Investors now regard Bitcoin as a hedge against inflation as the dollar has lost 5% of its value already, with predictions that this is only the beginning.
During times of global economic crisis, governments print money. This leads to inflation and investors subsequently moving their investment capital in long-term, more stable investments. Historically, that has been gold, but currently, gold has been joined by another asset: Bitcoin (BTC).
There are so many reasons for this. The United States Federal Reserve is handling the crisis in a bad way, and has continued to print money. Already, the dollar has lost 5% of its value, with predictions that this is only the beginning of loss. The currency is going to shed up to 20% in the next few years, according to analysts at Goldman.
Alongside this devaluation has come another threat to investors: deflation. With the value of dollar assets dropping and the worst yet to come, investors see Bitcoin as a hedge against deflation. This appears to be the main reason why Bitcoin has retained its value despite woeful news in other parts of the economy.
Can bitcoin act as a hedge against the inflation of dollar?
Inflation and deflation
For cryptocurrency investors accustomed to dealing with hourly market movements, it can sometimes be easy to forget about the macro-level trends that drive our economy. Inflation is one of these, and it’s useful to have a broad definition of the term before we look specifically at the role of cryptocurrency against it.
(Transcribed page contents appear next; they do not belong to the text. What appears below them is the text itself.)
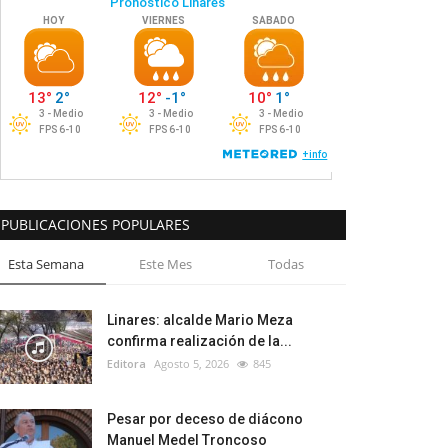
PUBLICACIONES POPULARES
Esta Semana
Este Mes
Todas
Linares: alcalde Mario Meza
confirma realización de la...
Editora
Agosto 5, 2026
845
Pesar por deceso de diácono
Manuel Medel Troncoso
Inflation generally comes about because of a general decrease in the purchasing power of fiat money. Many things can cause this loss of purchasing power: foreign investors pouring out of a particular currency, or even investors attacking a currency. Most often, though, inflation is the result of an increase in money supply, like when the Fed unilaterally prints billions of dollars and sends out checks to millions of Americans, for example.
Deflation is the opposite. In deflationary scenarios, prices decrease as fiat currency increases in value relative to different goods and services. Again, there are different causes for this, but it generally comes about due to tightly controlled fiscal policies, or technological innovation.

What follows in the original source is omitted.